= List of highest-grossing films in Austria =

This list charts the most successful films at cinemas in Austria by admissions.

== Highest-grossing films ==
This table ranks films released in Austria by revenue though not adjusted for inflation.

| Rank | Film | Year | Gross |
|---|---|---|---|
| 01 | Avatar: The Way of Water | 2022 | €16,970,000 |
| 02 | Das Kanu des Manitu | 2025 | €9,670,000 |
| 03 | Der Schuh des Manitu | 2001 | €9,150,000 |
| 0— | Avatar: Fire and Ash | 2025 | €8,450,000 |
| 0— | The Lord of the Rings: The Return of the King | 2003 | €7,700,000 |

==Most successful films by admissions==
The table below lists the most successful films in Austria in terms of admissions.

| Rank | Film | Year | Admissions |
|---|---|---|---|
| 01 | Der Schuh des Manitu | 2001 | 2,091,759 |
| 02 | Titanic^{[a]} | 1998 | 1,412,143 |
| 03 | Ice Age: Dawn of the Dinosaurs | 2009 | 1,272,648 |
| 04 | Avatar^{[b]} | 2009 | 1,206,788 |
| 05 | Ice Age: The Meltdown | 2006 | 1,197,007 |
| 06 | Traumschiff Surprise – Periode 1 | 2004 | 1,173,846 |
| 07 | Avatar: The Way of Water | 2022 | 1,165,080 |
| 08 | The Lord of the Rings: The Fellowship of the Ring | 2001 | 1,073,949 |
| 09 | The Lord of the Rings: The Two Towers | 2002 | 1,052,074 |
| 010 | Finding Nemo | 2003 | 1,135,758 |
| 011 | The Lord of the Rings: The Return of the King | 2003 | 1,029,582 |
| 012 | Harry Potter and the Philosopher's Stone^{[c]} | 2001 | 995,938 |
| 013 | Ice Age: Continental Drift | 2012 | 951,248 |
| 014 | Das Kanu des Manitu | 2025 | 886,161 |
| 015 | Pirates of the Caribbean: Dead Man's Chest | 2006 | 882,087 |
| 016 | The Lion King | 2019 | 837,348 |
| 017 | Harry Potter and the Chamber of Secrets | 2002 | 808,376 |
| 018 | Barbie | 2023 | 799,811 |
| 019 | Vicky the Viking | 2009 | 798,676 |
| 020 | Madagascar | 2005 | 798,636 |

==Most successful Austrian films==
The table below lists the most successful Austrian films in Austria in terms of admissions since 1982.

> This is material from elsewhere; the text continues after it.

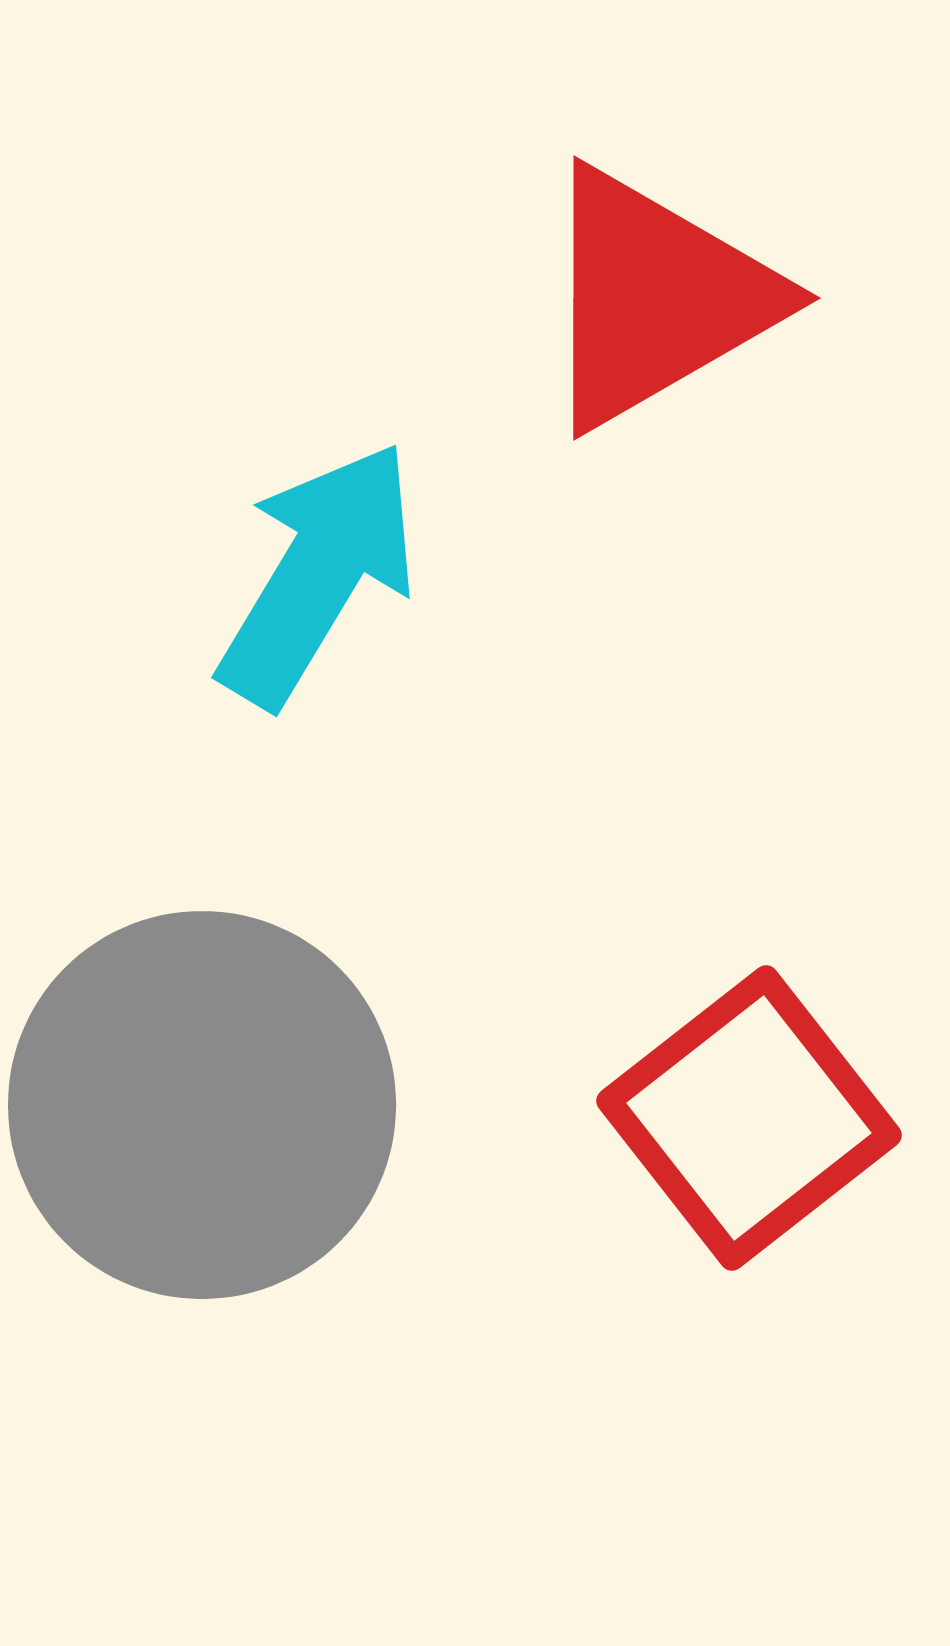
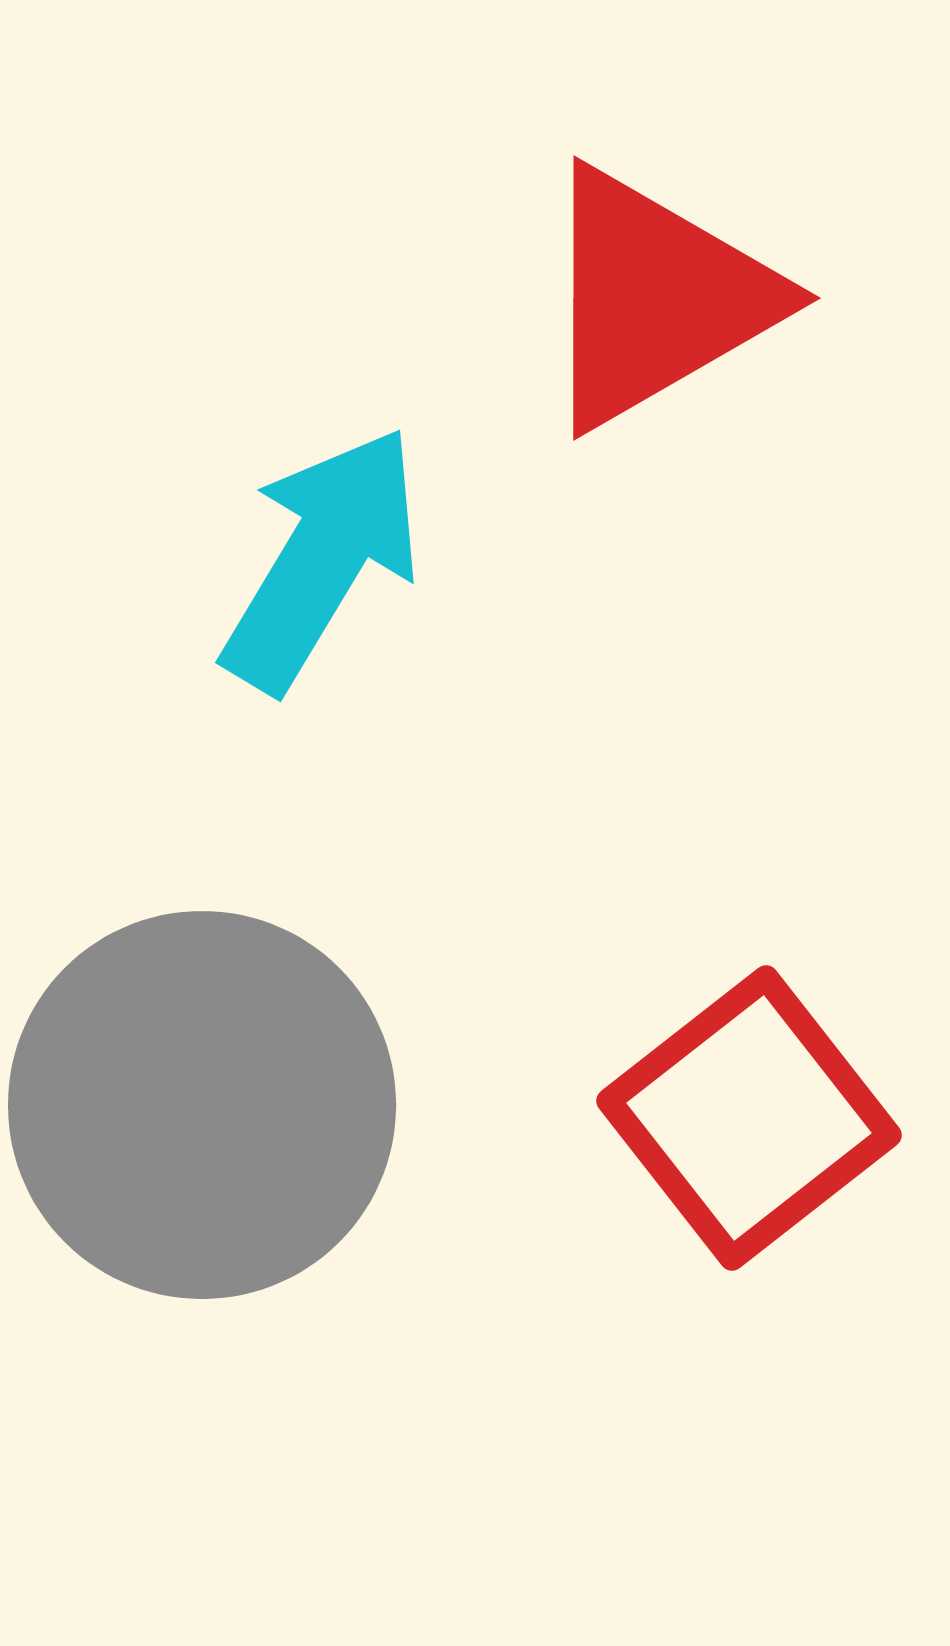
cyan arrow: moved 4 px right, 15 px up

| Rank | Film | Year | Admissions |
|---|---|---|---|
| 1 | Hinterholz 8 | 1998 | 617,597 |
| 2 | Aufputzt is’ | 2025 | 441,823 |
| 3 | Poppitz | 2002 | 441,556 |
| 4 | Müllers Büro | 1986 | 441,135 |
| 5 | Echte Wiener – Die Sackbauer-Saga | 2008 | 372,788 |
| 6 | Brother of Sleep | 1995 | 307,345 |
| 7 | Griechenland | 2023 | 287,531 |
| 8 | Life Eternal | 2015 | 286,216 |
| 9 | The Bone Man | 2009 | 281,146 |
| 10 | Wild Mouse | 2017 | 280,738 |

==See also==
- Lists of highest-grossing films

== Notes ==
Total includes 22,238 admissions of the 2023 25th anniversary re-release.

Total includes 32,048 admissions of the 2022 remastered re-release.

Total includes 10,741 admissions of the 3D Anniversary Version.